Sebuah kelas merepresentasikan deskripsi dari sekelompok objek dengan peran serupa dalam sistem. Kelas ini terdiri dari dua fitur utama:

  • Fitur Struktural (Atribut):Fitur ini mendefinisikan apa yang “diketahui” oleh objek-objek kelas tersebut. Mereka merepresentasikan keadaan objek dan menggambarkan fitur-fitur statis.
  • Fitur Perilaku (Operasi):Fitur ini mendefinisikan apa yang “dapat dilakukan” oleh objek-objek kelas tersebut. Mereka menggambarkan fitur-fitur dinamis dan cara objek berinteraksi.

2. Notasi Kelas

Notasi UML standar merepresentasikan sebuah kelas sebagai persegi panjang yang dibagi menjadi tiga bagian khusus:

  1. Nama Kelas:Terletak di bagian pertama. Jika kelas tersebut adalah kelas abstrak, namanya ditampilkan dengan huruf miring.
  2. Atribut Kelas:Ditampilkan di bagian kedua. Sintaksnya biasanya menampilkan nama atribut diikuti oleh titik dua dan tipe (misalnya, “radius : float). Ini memetakan ke variabel anggota dalam kode.
  3. Operasi Kelas (Metode):Ditampilkan di bagian ketiga. Ini merepresentasikan layanan yang disediakan oleh kelas. Tipe pengembalian mengikuti tanda tangan metode (misalnya, “getArea() : double).

3. Hubungan Kelas

Kelas jarang eksis secara terisolasi. Kelas-kelas ini terhubung melalui hubungan spesifik, masing-masing dengan representasi grafis yang berbeda:

  • Pewarisan (Generalisasi):Merepresentasikan hubungan “adalah-a”. Ini menyederhanakan analisis dengan memperkenalkan taksonomi, di mana kelas anak mewarisi atribut dan operasi dari kelas induk.Notasi: Garis solid dengan ujung panong kosong yang mengarah ke kelas induk.
  • Asosiasi Sederhana:Tautan struktural antara dua kelas setara.Notasi: Garis solid yang menghubungkan dua kelas.
  • Agregasi: Hubungan “bagian-dari” di mana anak dapat eksis secara independen dari induk (misalnya, Roda adalah bagian dari Mobil, tetapi dapat eksis secara terpisah).Notasi: Garis solid dengan berlian kosong di ujung komposit.
  • Komposisi: Jenis agregasi yang kuat di mana bagian-bagian hancur ketika keseluruhan hancur (misalnya, Titik dalam Lingkaran).Notasi: Garis solid dengan berlian terisi di ujung komposit.
  • Ketergantungan: Terjadi ketika perubahan pada definisi satu kelas dapat menyebabkan perubahan pada kelas lain.Notasi: Garis putus-putus dengan panah terbuka.

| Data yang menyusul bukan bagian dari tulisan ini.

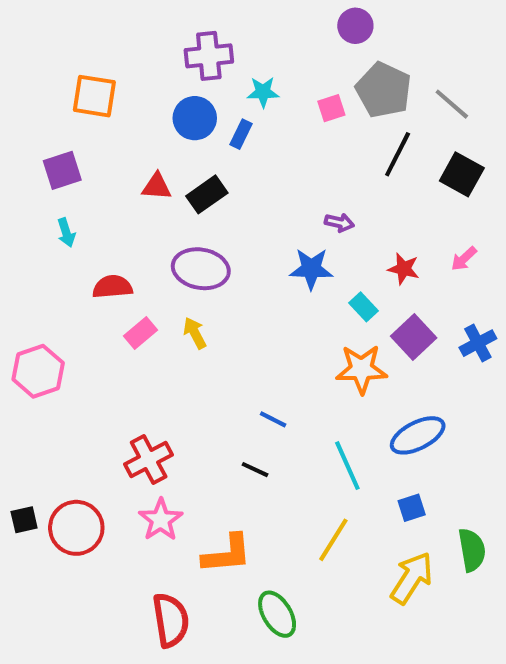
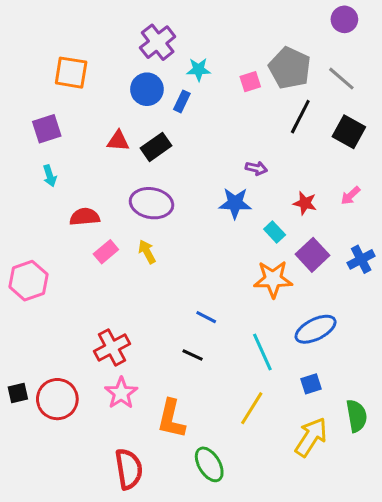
purple circle: (355, 26) -> (344, 19), moved
purple cross: (209, 56) -> (158, 42), turned -32
orange L-shape: (227, 554) -> (171, 419), turned 108

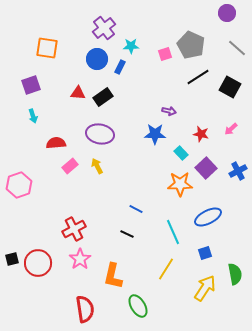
gray line: (341, 79) -> (237, 48), moved
black line: (300, 117) -> (198, 77), turned 30

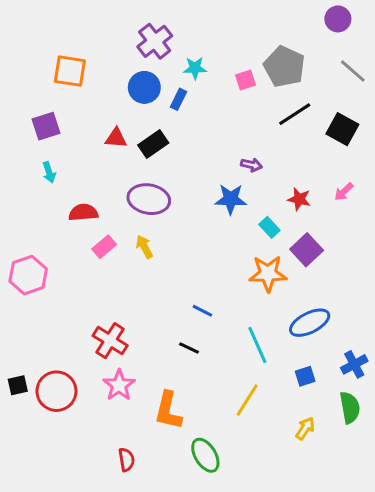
blue cross: (238, 171) -> (354, 364), moved
red cross: (74, 229) -> (110, 341), turned -30
yellow arrow: (205, 288) -> (305, 428), size x0.6
red semicircle: (85, 309) -> (126, 460), size x0.6

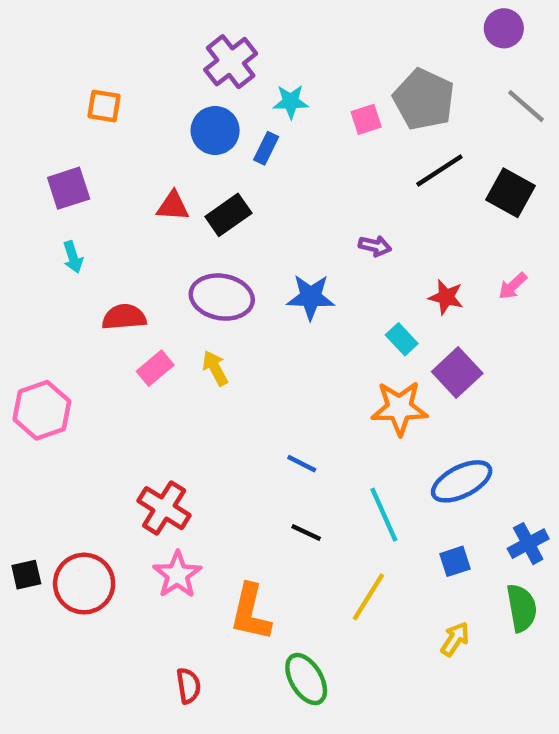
orange square: (70, 71) -> (104, 106), size x0.7
blue star: (231, 199) -> (311, 297), moved
black line: (189, 348) -> (306, 532), moved

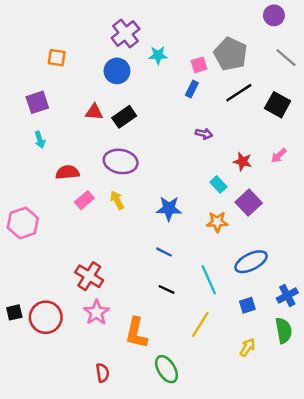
blue rectangle: (266, 148) -> (192, 89), moved
blue star: (311, 297) -> (169, 209), moved
orange star: (399, 408) -> (217, 222), size x0.7

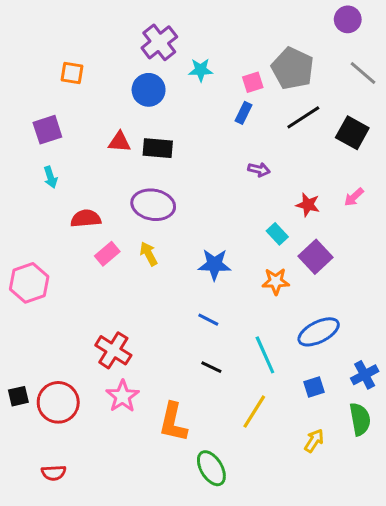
black rectangle: (124, 117) -> (158, 148), turned 40
red semicircle: (102, 373) -> (54, 473), moved, turned 96

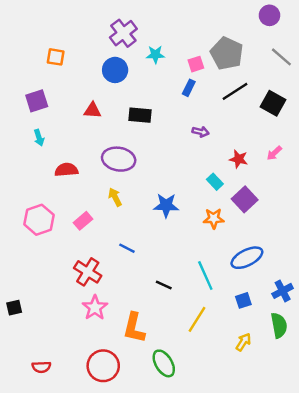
black rectangle: (158, 148) -> (140, 115), moved
pink rectangle: (107, 254) -> (83, 221), moved
pink hexagon: (29, 283) -> (39, 220), moved
blue line: (208, 320) -> (127, 248), moved
red circle: (58, 402) -> (103, 366), moved

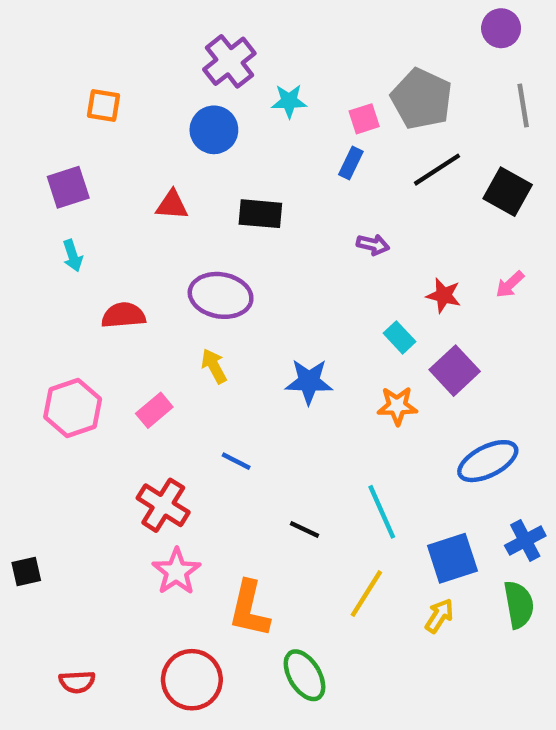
gray line: (281, 57) -> (523, 106), turned 40
blue ellipse: (247, 258) -> (488, 461), moved
blue square: (243, 300) -> (452, 558), size x1.6
yellow arrow: (243, 342) -> (439, 616), moved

Pendalaman: Visibilitas dan Multiplisitas

Visibilitas Atribut dan Operasi

Dalam desain berorientasi objek, kontrol akses sangat penting. UML menggunakan simbol untuk menunjukkan visibilitas:

  • + (Publik): Dapat diakses oleh kelas lain mana pun.
  • – (Privat): Hanya dapat diakses oleh anggota kelas yang sama.
  • # (Proteksi): Dapat diakses oleh anggota kelas yang sama dan kelas turunan.
  • ~ (Paket): Dapat diakses oleh kelas dalam paket yang sama.

Multiplisitas

Multiplisitas menunjukkan berapa banyak objek dari setiap kelas yang berpartisipasi dalam suatu hubungan:

  • 1: Tepat satu.
  • 0..1: Nol atau satu.
  • *: Banyak (0 atau lebih).
  • 1..*: Satu atau lebih.

Sebagai contoh, dalam sistem universitas, seorang Mahasiswa dapat mengambil banyak Mata Kuliah (0..*) dan banyak Mahasiswa dapat terdaftar dalam satu Mata Kuliah.

Pedoman untuk Diagram Kelas yang Efektif

Membuat diagram yang jelas dan bermanfaat memerlukan kepatuhan terhadap pedoman spesifik terkait ruang lingkup dan perspektif.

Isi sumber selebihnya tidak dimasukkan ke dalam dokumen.